Amazon hungers for genomics data after NIH pact

Amazon's ($AMZN) late March deal with Uncle Sam to host a huge dataset of genomes has made waves in the technology world, as it marks yet another advance in the use of cloud computing to corral massive amounts of scientific data. In a Wired article, players in the scientific computing game point out the multiple ways the genomics revolution and the emergence of cloud tech complement each other.

Amazon has agreed to host sequencing data on more than 1,700 genomes from the global 1000 Genomes Project, which gobbles up some 200 terabytes of storage, using its S3 storage services, Wired reports. Amazon plans to offer the data to genomics researchers with S3 accounts at no additional charge. However, it could make money from R&D groups that opt to run research applications with Amazon's public cloud service and bank their own data with the company.

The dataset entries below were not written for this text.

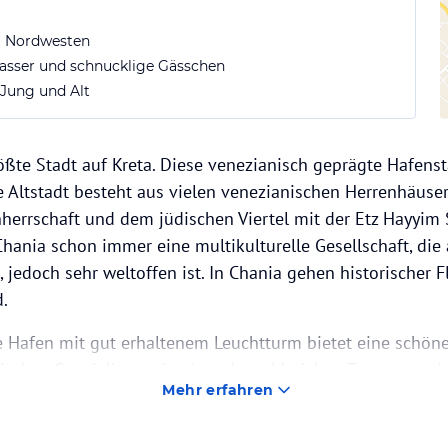
m Nordwesten
asser und schnucklige Gässchen
 Jung und Alt
rößte Stadt auf Kreta. Diese venezianisch geprägte Hafens
ie Altstadt besteht aus vielen venezianischen Herrenhäuse
nherrschaft und dem jüdischen Viertel mit der Etz Hayyi
hania schon immer eine multikulturelle Gesellschaft, die 
t, jedoch sehr weltoffen ist. In Chania gehen historischer 
.
e Hafen mit gut erhaltenem Leuchtturm bietet eine schön
ischen Spezialitäten in einer der zahlreichen Tavernen od
Mehr erfahren
erden Bootstouren mit Glasbooten und Inris, kleinen Lot
uchschulen laden zum Erkunden des Meereslebens ein. Am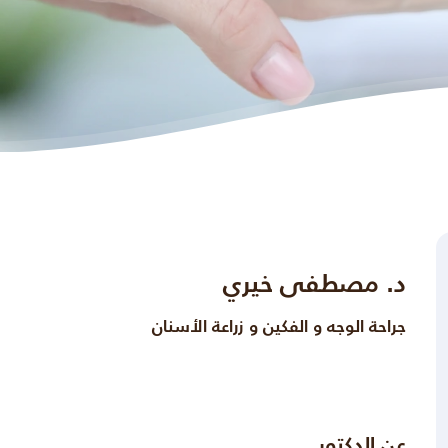
د. مصطفى خيري
جراحة الوجه و الفكين و زراعة الأسنان
عن الدكتور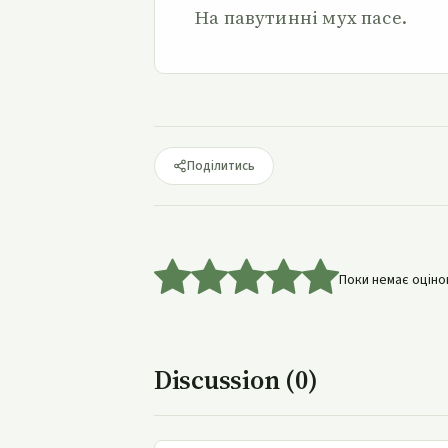
На павутинні мух пасе.
Поділитись
Поки немає оцінок
Discussion (0)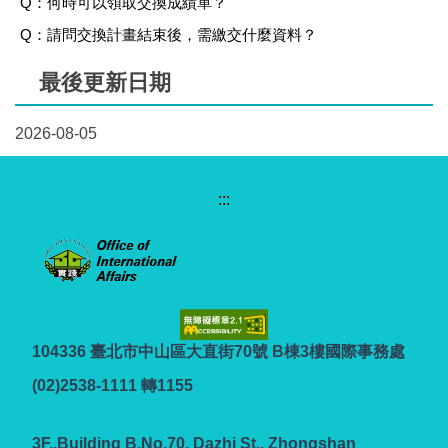
Q：何時可以領取交換成績單？
Q：請問交換計畫結束後，需繳交什麼資料？
最後更新日期
2026-08-05
:::
104336 臺北市中山區大直街70號 B棟3樓國際事務處
(02)2538-1111 轉1155
3F.,Building B,No.70, Dazhi St., Zhongshan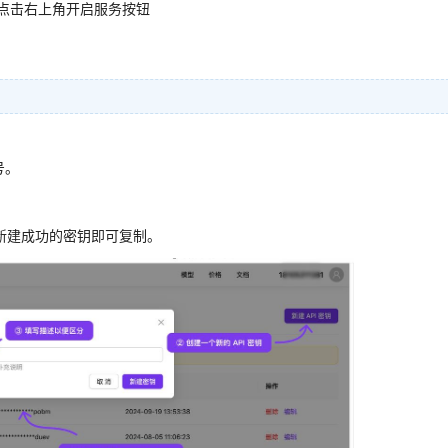
过后点击右上角开启服务按钮
号。
击新建成功的密钥即可复制。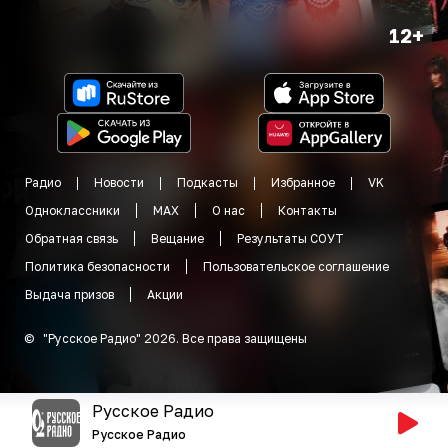
12+
Радио
Новости
Подкасты
Избранное
VK
Одноклассники
MAX
О нас
Контакты
Обратная связь
Вещание
Результаты СОУТ
Политика безопасности
Пользовательское соглашение
Выдача призов
Акции
©
"
Русское Радио
"
2026
.
Все права защищены
Русское Радио
Русское Радио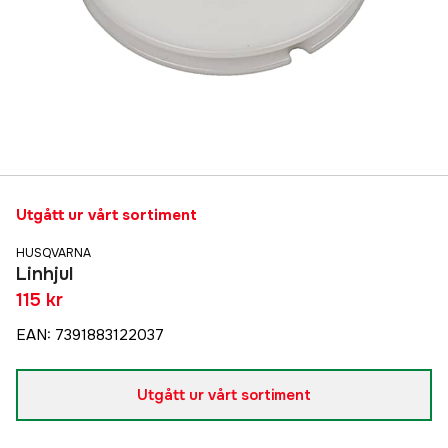
Utgått ur vårt sortiment
HUSQVARNA
Linhjul
115 kr
EAN
:
7391883122037
Utgått ur vårt sortiment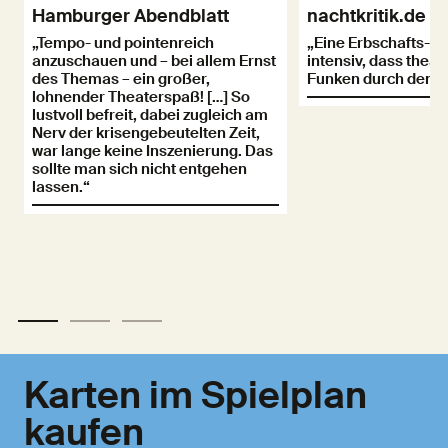
Hamburger Abendblatt
nachtkritik.de
„Tempo- und pointenreich
„Eine Erbschafts-K
anzuschauen und – bei allem Ernst
intensiv, dass thea
des Themas – ein großer,
Funken durch den S
lohnender Theaterspaß! […] So
lustvoll befreit, dabei zugleich am
Nerv der krisengebeutelten Zeit,
war lange keine Inszenierung. Das
sollte man sich nicht entgehen
lassen.“
Karten im Spielplan
kaufen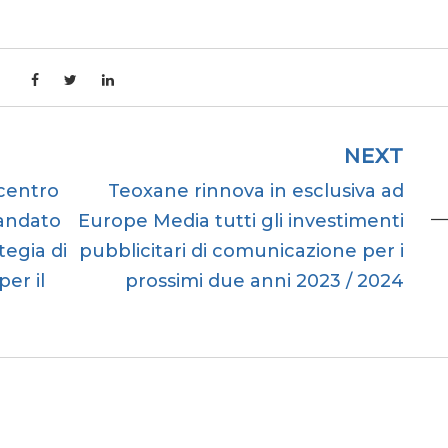
NEXT
 centro
Teoxane rinnova in esclusiva ad
mandato
Europe Media tutti gli investimenti
tegia di
pubblicitari di comunicazione per i
er il
prossimi due anni 2023 / 2024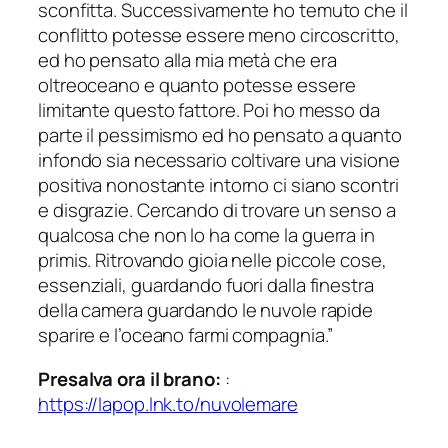
sconfitta. Successivamente ho temuto che il
conflitto potesse essere meno circoscritto,
ed ho pensato alla mia metà che era
oltreoceano e quanto potesse essere
limitante questo fattore. Poi ho messo da
parte il pessimismo ed ho pensato a quanto
infondo sia necessario coltivare una visione
positiva nonostante intorno ci siano scontri
e disgrazie. Cercando di trovare un senso a
qualcosa che non lo ha come la guerra in
primis. Ritrovando gioia nelle piccole cose,
essenziali, guardando fuori dalla finestra
della camera guardando le nuvole rapide
sparire e l’oceano farmi compagnia.”
Presalva ora il brano:
:
https://lapop.lnk.to/nuvolemare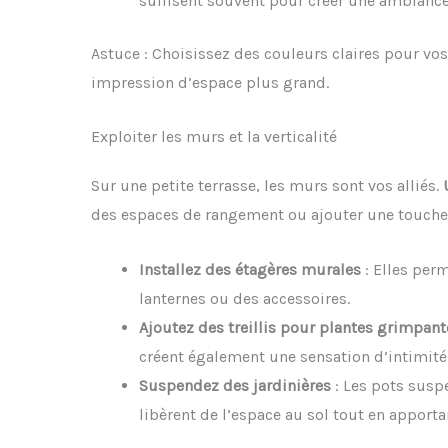
suffisent souvent pour créer une ambiance
Astuce : Choisissez des couleurs claires pour vo
impression d’espace plus grand.
Exploiter les murs et la verticalité
Sur une petite terrasse, les murs sont vos alliés.
des espaces de rangement ou ajouter une touche 
Installez des étagères murales
: Elles per
lanternes ou des accessoires.
Ajoutez des treillis pour plantes grimpant
créent également une sensation d’intimité
Suspendez des jardinières
: Les pots susp
libèrent de l’espace au sol tout en apport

As noted previously, some labs lack the infrastructure to house and manage major genomic datasets, and the analysis required to understand the huge stockpiles of DNA data can overwhelm their own computers. Cloud providers such as Amazon and Google ($GOOG) have jumped at opportunities to house major genomic datasets as the companies pursue new business from life sciences customers. The companies have had some success: Eli Lilly ($LLY) has tapped Amazon's cloud, while Roche ($RHHBY) has plans to adopt Google's cloud-based apps company-wide.

For the NIH, partnering with Amazon supports its efforts to make the data publicly available. Scientists can pick up the information and run with experiments. The hope is that streamlining access will aid the translation of the data into new therapies and diagnostics.